I have a doubt about a proof I've found in my notes. Suppose $M$ is the transition matrix of an absorbing Markov chain, that is $m_{ij}$ is the probability of reaching state $i$ from state $j$ in one step. Let's resort the elements in a way that the first m elements are the absorbing states: $$ M= \left[ {\begin{array}{cc} I_m & B\\ O_h & A\\ \end{array} } \right] $$ where $I_m$ is the identity matrix relative to the absorbing states, $O_h $ is the null matrix. $B$ can't be the null matrix since the Markov chain is absorbing
$\bf{Thm.}$ The submatrix $A$ is substochastic and $ |\lambda| < 1, \forall \lambda $ eigenvalue of $A$.
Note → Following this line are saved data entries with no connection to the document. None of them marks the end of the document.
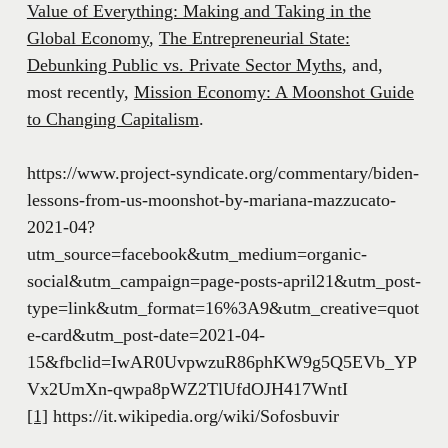
Value of Everything: Making and Taking in the
Global Economy
,
The Entrepreneurial State:
Debunking Public vs. Private Sector Myths
, and,
most recently,
Mission Economy: A Moonshot Guide
to Changing Capitalism
.
https://www.project-syndicate.org/commentary/biden-
lessons-from-us-moonshot-by-mariana-mazzucato-
2021-04?
utm_source=facebook&utm_medium=organic-
social&utm_campaign=page-posts-april21&utm_post-
type=link&utm_format=16%3A9&utm_creative=quot
e-card&utm_post-date=2021-04-
15&fbclid=IwAR0UvpwzuR86phKW9g5Q5EVb_YP
Vx2UmXn-qwpa8pWZ2TlUfdOJH417WntI
[1]
https://it.wikipedia.org/wiki/Sofosbuvir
In the proof, $ 0 \le \lambda \le 1$ is first proved, and I'm okay wiht that part. Then it says: let's assume there exists $\lambda_A = 1$. Then there exists an invariant probability distribution $\bf{p}$ for $A$ ( normalized eigenvector), and a corresponding invariant distribution for $M$, $\bf{\hat{p}} = \left[ {\begin{array}{cc} \bf{0} & \bf{p} \end{array} } \right] \\ $, such that: $$ M \bf{\hat{p}} = \left[ {\begin{array}{cc} I_m\bf{0} & A \bf{p} \end{array}} \right] = \bf{\hat{p}}$$ and this should contradict the fact that M is absorbing. My first doubt is why $\bf{\hat{p}}$ is invariant for $M$ if $\bf{p}$ is invariant for $A$. The second is why in the equation above it is $I_m \bf 0$ and not $I_m {\bf 0} + B \bf{p}$. The third is why this contradicts the fact that $M$ is absorbing.